All my hue lights randomly becoming unavailable

FWIW, I have a test instance of Home Assistant OS on an RPI3. Using the SSH Add-on, when I ping my Philips Hue Bridge it returns sub-second responses.

Screenshot from 2020-06-26 13-20-41

Unless your DNS has an entry for the Hue Bridge, you’ll have to ping it using its IP address.

The response times from my production server (running on an old laptop) are slightly faster (under a half-second). All devices are connected to the same 10/100 switch.

Only my production server communicates with the Hue Bridge and I haven’t noticed incidents where all Hue devices become unavailable (I currently only have a half-dozen Hue Color bulbs).

anything else you added? or changed in the HA setup?
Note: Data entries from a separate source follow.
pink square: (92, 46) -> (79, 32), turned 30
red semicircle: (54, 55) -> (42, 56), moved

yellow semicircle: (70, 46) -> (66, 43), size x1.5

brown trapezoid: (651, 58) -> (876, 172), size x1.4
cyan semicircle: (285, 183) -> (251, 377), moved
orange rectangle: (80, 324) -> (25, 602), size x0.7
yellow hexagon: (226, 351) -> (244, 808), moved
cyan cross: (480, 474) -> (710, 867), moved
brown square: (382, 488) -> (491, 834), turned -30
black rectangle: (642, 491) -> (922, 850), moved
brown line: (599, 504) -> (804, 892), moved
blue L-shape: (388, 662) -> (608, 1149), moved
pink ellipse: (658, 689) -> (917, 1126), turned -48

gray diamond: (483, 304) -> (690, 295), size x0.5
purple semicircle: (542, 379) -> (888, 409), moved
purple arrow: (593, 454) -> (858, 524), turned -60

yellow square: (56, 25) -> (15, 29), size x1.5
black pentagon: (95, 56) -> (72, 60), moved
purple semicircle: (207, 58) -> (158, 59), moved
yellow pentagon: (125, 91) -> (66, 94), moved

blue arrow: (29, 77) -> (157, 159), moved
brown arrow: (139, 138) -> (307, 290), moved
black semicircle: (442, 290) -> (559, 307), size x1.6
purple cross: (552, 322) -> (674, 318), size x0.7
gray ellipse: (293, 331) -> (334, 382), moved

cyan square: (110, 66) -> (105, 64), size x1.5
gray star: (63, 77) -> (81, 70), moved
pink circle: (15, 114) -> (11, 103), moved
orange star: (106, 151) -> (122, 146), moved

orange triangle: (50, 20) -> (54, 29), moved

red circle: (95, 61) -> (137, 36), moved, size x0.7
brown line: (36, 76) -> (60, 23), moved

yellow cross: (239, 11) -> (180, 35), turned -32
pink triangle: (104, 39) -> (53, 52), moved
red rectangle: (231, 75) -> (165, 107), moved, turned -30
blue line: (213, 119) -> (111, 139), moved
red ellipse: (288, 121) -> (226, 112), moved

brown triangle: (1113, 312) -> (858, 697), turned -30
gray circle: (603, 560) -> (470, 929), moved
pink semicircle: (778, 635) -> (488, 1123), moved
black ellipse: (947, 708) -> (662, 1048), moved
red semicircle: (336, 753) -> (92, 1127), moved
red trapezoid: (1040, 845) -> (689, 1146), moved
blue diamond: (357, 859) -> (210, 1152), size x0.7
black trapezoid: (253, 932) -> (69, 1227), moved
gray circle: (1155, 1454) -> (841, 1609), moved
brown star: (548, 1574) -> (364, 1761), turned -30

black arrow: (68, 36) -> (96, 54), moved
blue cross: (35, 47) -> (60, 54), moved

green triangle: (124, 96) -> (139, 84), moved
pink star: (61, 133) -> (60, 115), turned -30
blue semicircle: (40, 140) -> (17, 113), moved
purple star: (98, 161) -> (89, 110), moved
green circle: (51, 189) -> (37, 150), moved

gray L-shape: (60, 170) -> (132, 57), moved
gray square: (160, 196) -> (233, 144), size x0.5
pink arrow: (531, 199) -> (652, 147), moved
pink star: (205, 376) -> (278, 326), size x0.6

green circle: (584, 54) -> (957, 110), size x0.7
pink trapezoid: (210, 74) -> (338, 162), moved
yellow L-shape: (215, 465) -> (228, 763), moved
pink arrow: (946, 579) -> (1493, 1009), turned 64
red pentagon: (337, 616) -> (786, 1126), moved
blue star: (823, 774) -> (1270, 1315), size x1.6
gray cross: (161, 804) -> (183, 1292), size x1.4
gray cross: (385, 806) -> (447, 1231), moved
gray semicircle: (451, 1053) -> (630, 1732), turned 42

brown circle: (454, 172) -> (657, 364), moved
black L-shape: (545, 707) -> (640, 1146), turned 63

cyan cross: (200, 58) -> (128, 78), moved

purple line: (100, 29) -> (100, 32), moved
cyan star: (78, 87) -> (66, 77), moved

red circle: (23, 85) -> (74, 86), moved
start with the recorder and logbook. simply only include what you need, and exclude anything else, including events.

exclude:
  event_types:
    - service_removed
    - service_executed
    - platform_discovered
    - homeassistant_start
    - homeassistant_stop
    - feedreader
    - service_registered
    - call_service
    - component_loaded
    - logbook_entry
    - system_log_event
    - automation_triggered
    - script_started
    - timer_out_of_sync

  domains:
    - alert
    - automation
    - binary_sensor
    - camera
    - climate
    - counter
    - customizer
    - device_tracker
    - group
    - input_boolean
    - input_datetime
    - input_number
    - input_select
    - input_text
    - light
    - media_player
    - proximity
    - scene
    - sensor
    - script
    - sun
    - switch
    - persistent_notification
    - person
    - remote
    - timer
    - updater
    - variable
    - weather
    - zone

again, the ping results won’t help here. Still, to compare:

~ $ ping 192.168.1.212
PING 192.168.1.212 (192.168.1.212): 56 data bytes
64 bytes from 192.168.1.212: seq=0 ttl=63 time=0.622 ms
64 bytes from 192.168.1.212: seq=1 ttl=63 time=0.531 ms
64 bytes from 192.168.1.212: seq=2 ttl=63 time=0.560 ms
64 bytes from 192.168.1.212: seq=3 ttl=63 time=0.497 ms
64 bytes from 192.168.1.212: seq=4 ttl=63 time=0.418 ms
64 bytes from 192.168.1.212: seq=5 ttl=63 time=0.510 ms
64 bytes from 192.168.1.212: seq=6 ttl=63 time=0.478 ms
64 bytes from 192.168.1.212: seq=7 ttl=63 time=0.508 ms
64 bytes from 192.168.1.212: seq=8 ttl=63 time=0.454 ms
64 bytes from 192.168.1.212: seq=9 ttl=63 time=0.710 ms
64 bytes from 192.168.1.212: seq=10 ttl=63 time=0.526 ms
64 bytes from 192.168.1.212: seq=11 ttl=63 time=0.536 ms
64 bytes from 192.168.1.212: seq=12 ttl=63 time=0.506 ms
64 bytes from 192.168.1.212: seq=13 ttl=63 time=0.481 ms
64 bytes from 192.168.1.212: seq=14 ttl=63 time=0.456 ms
64 bytes from 192.168.1.212: seq=15 ttl=63 time=0.454 ms

and this is what’s registered on the Hub:


Add the hue debug setting and check for +5 seconds events. If not, all is well, but these are the moments all Hue go unavailable.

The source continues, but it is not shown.